● Supplied material:

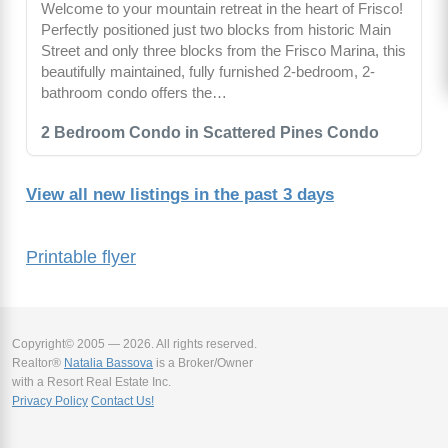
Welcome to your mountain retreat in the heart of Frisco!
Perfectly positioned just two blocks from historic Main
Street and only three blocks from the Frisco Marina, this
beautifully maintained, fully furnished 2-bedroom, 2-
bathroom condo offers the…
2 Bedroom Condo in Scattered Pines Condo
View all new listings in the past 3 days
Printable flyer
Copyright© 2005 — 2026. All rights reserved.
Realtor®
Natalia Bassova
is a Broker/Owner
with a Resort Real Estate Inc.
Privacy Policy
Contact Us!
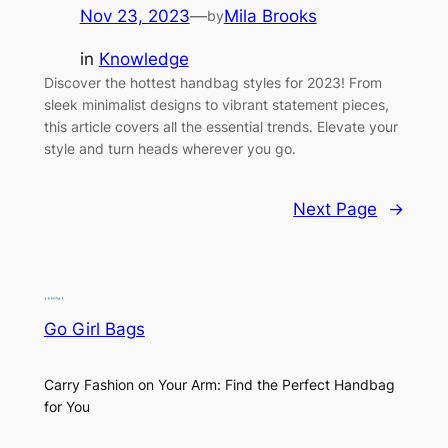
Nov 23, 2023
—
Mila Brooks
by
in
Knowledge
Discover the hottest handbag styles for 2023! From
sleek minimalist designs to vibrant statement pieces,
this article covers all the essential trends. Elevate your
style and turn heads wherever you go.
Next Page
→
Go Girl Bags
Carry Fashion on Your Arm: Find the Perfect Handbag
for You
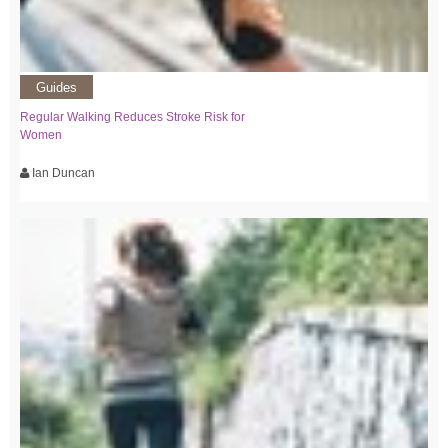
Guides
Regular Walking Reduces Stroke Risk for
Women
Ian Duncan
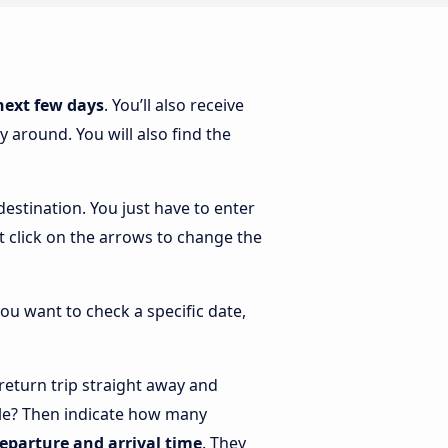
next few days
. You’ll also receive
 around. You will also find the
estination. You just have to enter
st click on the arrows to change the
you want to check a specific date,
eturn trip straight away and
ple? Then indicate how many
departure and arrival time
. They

---

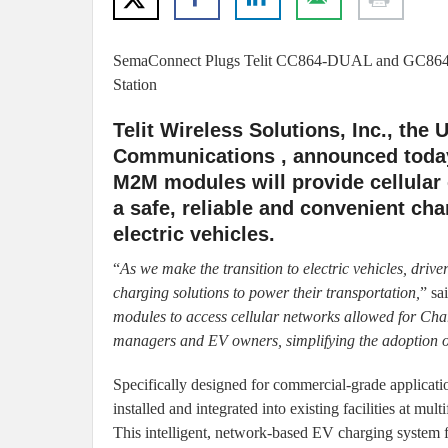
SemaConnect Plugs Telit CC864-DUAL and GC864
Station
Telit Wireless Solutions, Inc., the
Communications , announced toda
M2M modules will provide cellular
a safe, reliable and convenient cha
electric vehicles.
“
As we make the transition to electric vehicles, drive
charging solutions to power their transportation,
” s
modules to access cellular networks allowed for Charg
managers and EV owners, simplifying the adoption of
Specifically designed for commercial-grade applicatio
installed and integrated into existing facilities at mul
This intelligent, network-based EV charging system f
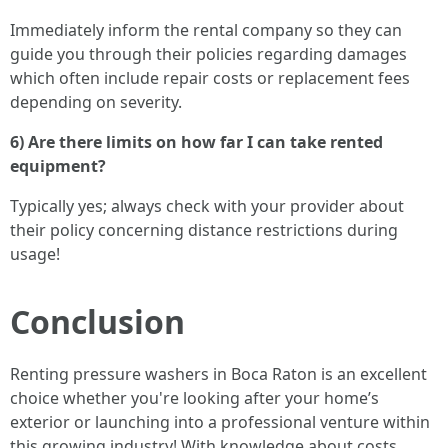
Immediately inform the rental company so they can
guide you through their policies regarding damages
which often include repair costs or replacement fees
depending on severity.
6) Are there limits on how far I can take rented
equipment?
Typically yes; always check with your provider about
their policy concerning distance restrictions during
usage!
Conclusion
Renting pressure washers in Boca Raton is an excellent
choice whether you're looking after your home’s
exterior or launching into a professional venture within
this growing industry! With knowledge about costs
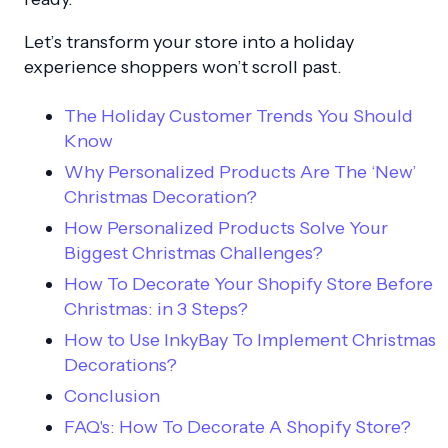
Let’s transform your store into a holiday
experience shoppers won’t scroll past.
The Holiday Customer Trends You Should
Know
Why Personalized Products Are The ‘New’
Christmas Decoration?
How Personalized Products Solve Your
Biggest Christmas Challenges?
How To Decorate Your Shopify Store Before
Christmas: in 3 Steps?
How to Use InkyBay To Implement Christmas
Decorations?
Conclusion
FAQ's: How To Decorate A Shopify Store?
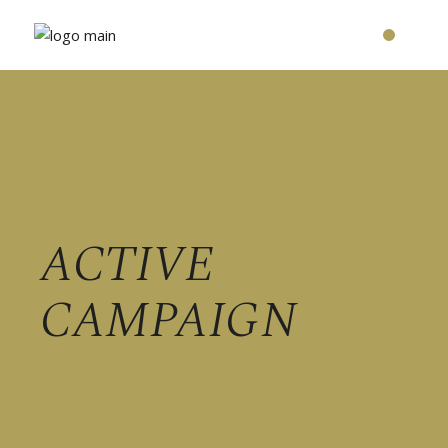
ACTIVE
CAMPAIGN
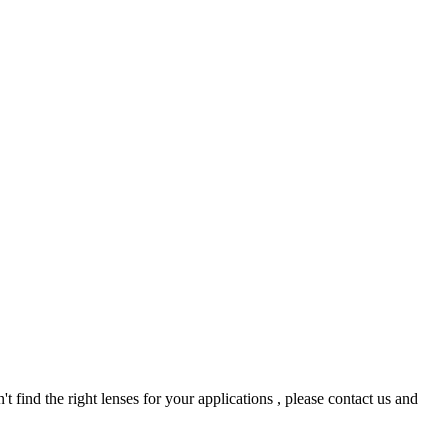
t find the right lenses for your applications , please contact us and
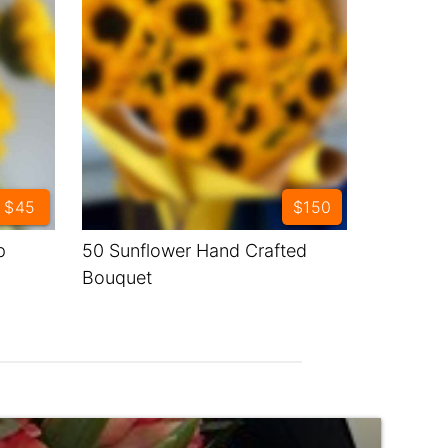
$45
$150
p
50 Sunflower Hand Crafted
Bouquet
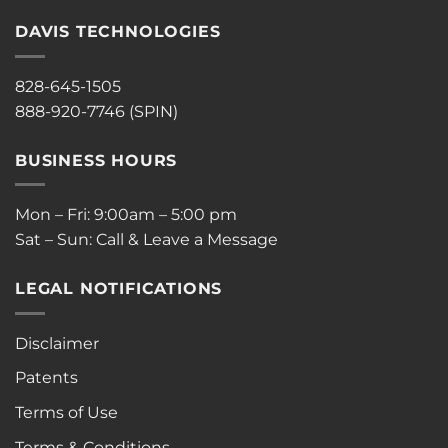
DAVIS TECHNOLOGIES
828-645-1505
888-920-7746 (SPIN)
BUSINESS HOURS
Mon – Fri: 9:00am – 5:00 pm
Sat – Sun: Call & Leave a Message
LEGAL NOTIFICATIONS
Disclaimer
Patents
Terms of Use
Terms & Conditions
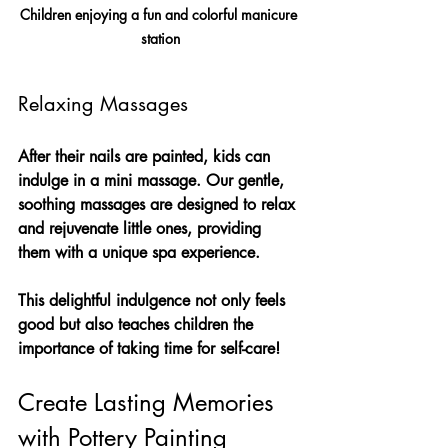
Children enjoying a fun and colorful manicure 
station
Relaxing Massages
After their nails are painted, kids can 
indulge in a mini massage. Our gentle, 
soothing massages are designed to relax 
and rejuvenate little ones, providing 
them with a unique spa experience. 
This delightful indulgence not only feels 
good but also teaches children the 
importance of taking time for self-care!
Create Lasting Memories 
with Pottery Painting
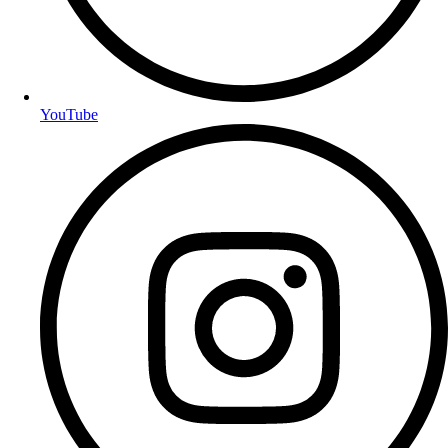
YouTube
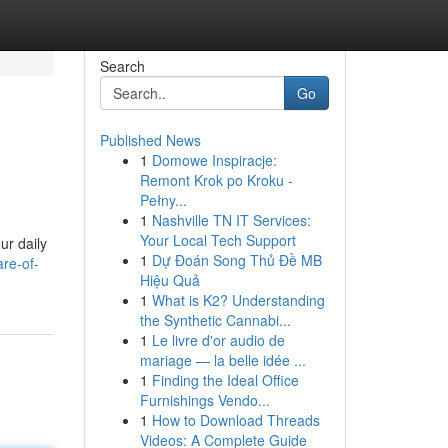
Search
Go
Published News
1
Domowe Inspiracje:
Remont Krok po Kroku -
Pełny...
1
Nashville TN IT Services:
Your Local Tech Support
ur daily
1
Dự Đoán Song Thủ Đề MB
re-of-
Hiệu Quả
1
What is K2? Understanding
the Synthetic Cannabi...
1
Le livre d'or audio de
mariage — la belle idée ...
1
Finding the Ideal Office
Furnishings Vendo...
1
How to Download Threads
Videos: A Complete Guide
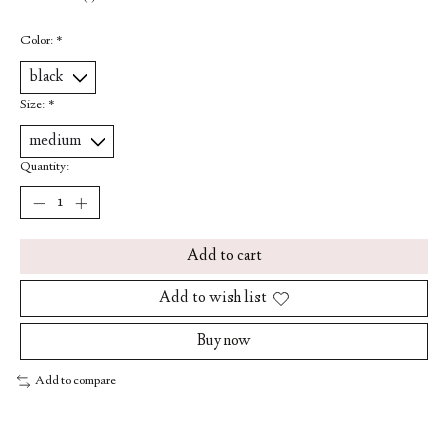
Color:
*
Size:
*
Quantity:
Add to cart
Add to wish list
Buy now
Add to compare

--

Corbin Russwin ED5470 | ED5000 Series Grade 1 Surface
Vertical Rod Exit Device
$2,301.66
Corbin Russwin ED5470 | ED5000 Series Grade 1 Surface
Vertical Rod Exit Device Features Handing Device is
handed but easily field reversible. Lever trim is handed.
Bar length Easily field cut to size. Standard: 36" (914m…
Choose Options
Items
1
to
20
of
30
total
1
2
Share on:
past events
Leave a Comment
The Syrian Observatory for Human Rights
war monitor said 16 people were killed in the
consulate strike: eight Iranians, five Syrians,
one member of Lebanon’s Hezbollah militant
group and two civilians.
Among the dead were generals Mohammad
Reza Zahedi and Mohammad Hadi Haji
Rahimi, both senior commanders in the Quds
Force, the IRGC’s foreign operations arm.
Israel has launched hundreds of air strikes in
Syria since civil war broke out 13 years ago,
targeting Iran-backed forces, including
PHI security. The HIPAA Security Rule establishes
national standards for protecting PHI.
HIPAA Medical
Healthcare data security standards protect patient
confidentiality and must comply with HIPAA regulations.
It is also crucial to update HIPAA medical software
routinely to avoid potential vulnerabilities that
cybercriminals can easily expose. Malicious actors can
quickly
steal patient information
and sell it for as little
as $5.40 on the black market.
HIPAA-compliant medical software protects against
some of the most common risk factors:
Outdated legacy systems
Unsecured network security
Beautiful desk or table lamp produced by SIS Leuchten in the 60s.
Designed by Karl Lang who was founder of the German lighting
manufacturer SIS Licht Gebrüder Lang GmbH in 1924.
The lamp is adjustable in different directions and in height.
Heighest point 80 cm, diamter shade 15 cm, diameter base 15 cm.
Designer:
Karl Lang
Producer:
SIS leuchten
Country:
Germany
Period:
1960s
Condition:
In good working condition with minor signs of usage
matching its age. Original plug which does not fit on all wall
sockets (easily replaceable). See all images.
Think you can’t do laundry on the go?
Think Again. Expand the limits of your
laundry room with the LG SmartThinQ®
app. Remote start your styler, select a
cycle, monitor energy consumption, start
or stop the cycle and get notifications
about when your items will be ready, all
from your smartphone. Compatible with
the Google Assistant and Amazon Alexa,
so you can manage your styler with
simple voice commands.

● Action item: Show all lines above holding "about".

● Written answer:
Typically yes; always check with your provider about
this growing industry! With knowledge about costs
about when your items will be ready, all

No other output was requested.